• How to complete this task:
In the entries below, find the line containing "404 pages perdus dans l’espace (170, 108)", then copy it and every later line exactly, ending with the last line.

• Material to process:
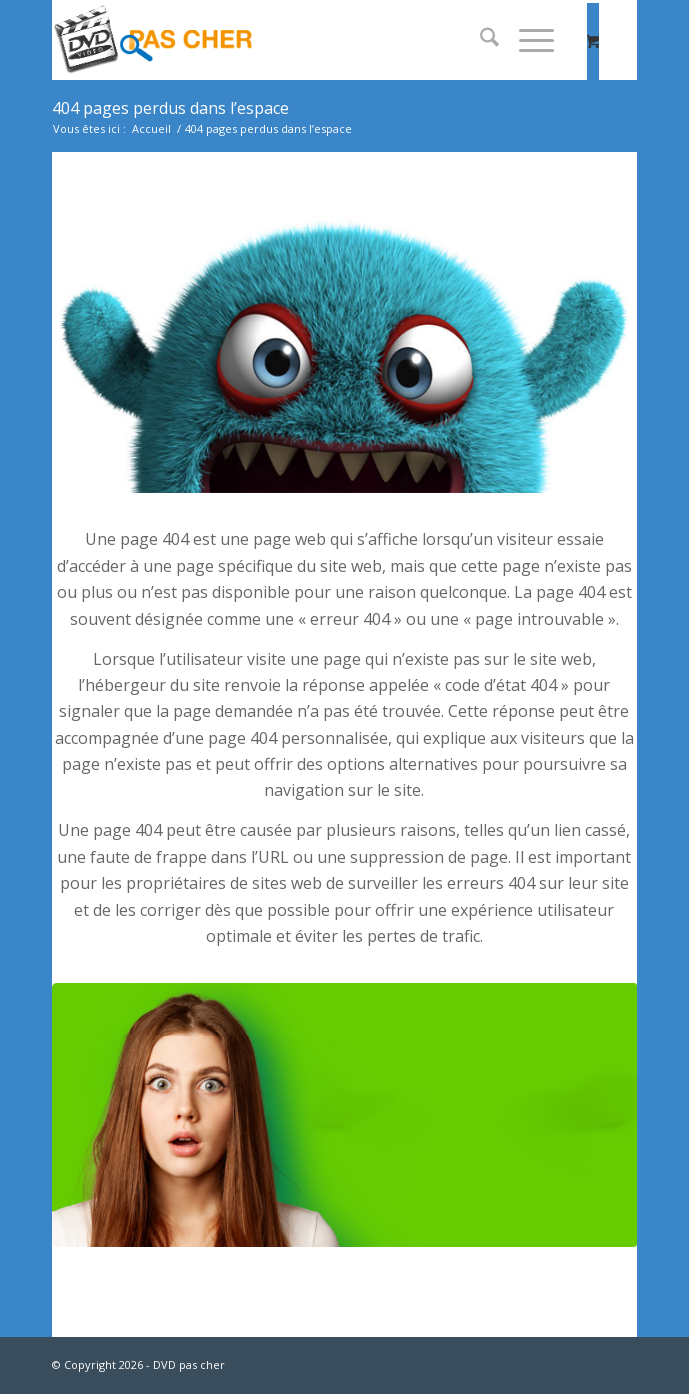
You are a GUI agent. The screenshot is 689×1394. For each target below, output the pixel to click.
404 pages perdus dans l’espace (170, 108)
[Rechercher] (479, 40)
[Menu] (526, 40)
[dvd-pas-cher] (286, 40)
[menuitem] (479, 40)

• Response:
404 pages perdus dans l’espace (170, 108)
[Rechercher] (479, 40)
[Menu] (526, 40)
[dvd-pas-cher] (286, 40)
[menuitem] (479, 40)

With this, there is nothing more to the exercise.